Around him, a fire blazed. The delicate flowers screamed, wilting and blackening as they fell into ashes.

Red had dyed the skies into a bloody hue, telling of the Record Hall's suffering and deep anguish. Before the man's feet, a woman lay on the ground, her pale hair billowed around her figure, an unraveled pink braid falling over her shoulder.

Holding her hand tightly, a woman with a matching face and a violent glare seethed at the man.

A slight of surprise had flickered over his face, so briefly and so easily disguised that it went unknown.

He turned his head to the burning lands, and she stared at the sharp line of his jaw, a steady gaze that reflected no emotion, framed by long but pale eyelashes.

"You shouldn't have refused my request." He sighed, turning back around. "And I would not have resorted to such methods."
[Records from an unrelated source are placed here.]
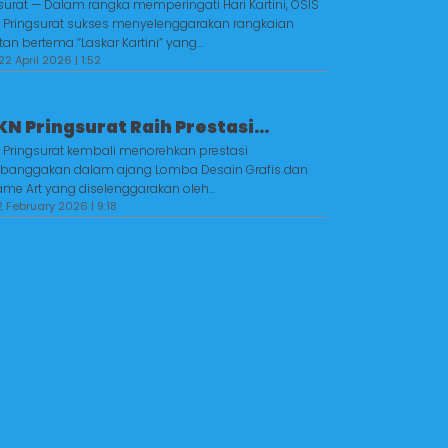
surat — Dalam rangka memperingati Hari Kartini, OSIS
 Pringsurat sukses menyelenggarakan rangkaian
tan bertema “Laskar Kartini” yang...
2 April 2026 | 1:52
N Pringsurat Raih Prestasi...
Pringsurat kembali menorehkan prestasi
anggakan dalam ajang Lomba Desain Grafis dan
me Art yang diselenggarakan oleh...
2 February 2026 | 9:18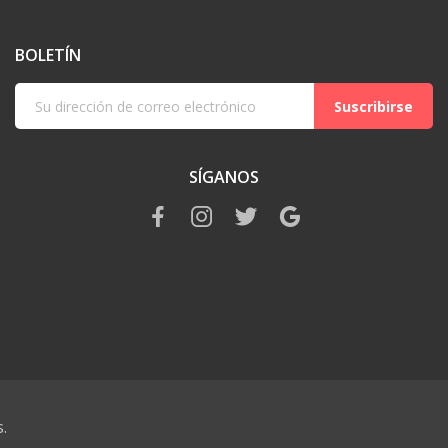
BOLETÍN
Suscribirse
SÍGANOS
.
"Don't pretend to be benevolent, human, when destruction follows your wake." The woman slowly reached out, cradling the limp body closely to her. She turned, lightly settling the other into the bed of pillows, strangely untouched by the fire. "Are you so certain that destruction will lead to success?"

"I've been taught that it does. Regardless, you will help me, Keeper of the Record Hall."
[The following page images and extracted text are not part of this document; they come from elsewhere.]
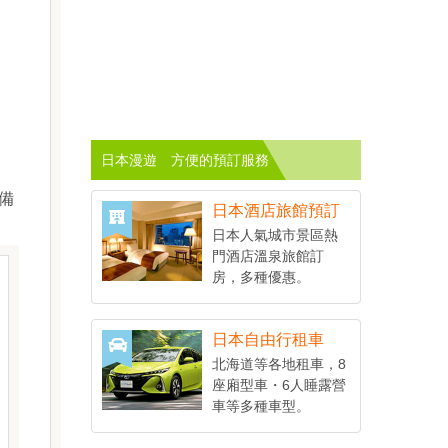
日本漫遊 方便的預訂服務
備
日本酒店旅館預訂
日本人氣城市景區熱
門酒店溫泉旅館訂
房，多種優惠。
日本自由行租車
北海道等各地租車，8
座廂型車・6人睡露營
車等多種車型。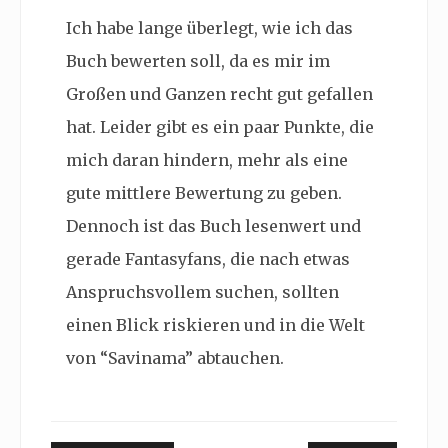
Ich habe lange überlegt, wie ich das
Buch bewerten soll, da es mir im
Großen und Ganzen recht gut gefallen
hat. Leider gibt es ein paar Punkte, die
mich daran hindern, mehr als eine
gute mittlere Bewertung zu geben.
Dennoch ist das Buch lesenwert und
gerade Fantasyfans, die nach etwas
Anspruchsvollem suchen, sollten
einen Blick riskieren und in die Welt
von “Savinama” abtauchen.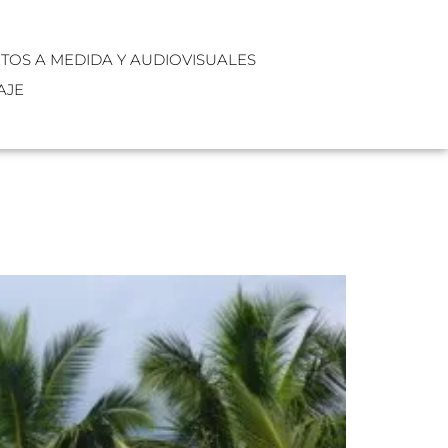
XTOS A MEDIDA Y AUDIOVISUALES
AJE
She snarled, flashing sharp white teeth. "I will do none of the sort—"

"And if you refuse, I will burn these lands over and over again. Every time the flowers bloom, I will return."

A normal human could do no such thing, but this man was different. The woman curled her fingers into the ground, the fires licking the fabrics of her flowing dress.

It was a mistake.

Allowing her dear sister to leave in and out of the human realm, even weakening herself for the sake of that sinner.

They exposed themselves to being caught—and for this man with eyes everywhere, finding an entrance to their land was not impossible.

Every time. It was a mistake to have anything to do with that human, destined for death.

She'd known.

And yet when those students wandered down, she indulged in her sister's whims, her desire to explore and provide help. She'd seen that man, pink-haired and covered in the repulsive stench of death, that this was a man already dead and yet living.

The abnormality should've been a warning.

She should've never let him enter their lands or allowed her sister to share her name. She shouldn't have helped his friends at that arranged festival that toyed with death.

Because a man who died once would likely draw death towards him again.

Then her sister, whose blessing reacted more sensitively than before. Reacting to the minor fluctuations, to the wailing flowers that burned.

Something had changed.

She had rushed to the records after the festival, unsettled, and opened the forbidden histories. A record keeper managed death and sought to help lost souls return to the afterlife, occasionally fulfilling regrets. But they were not to read the histories of the living.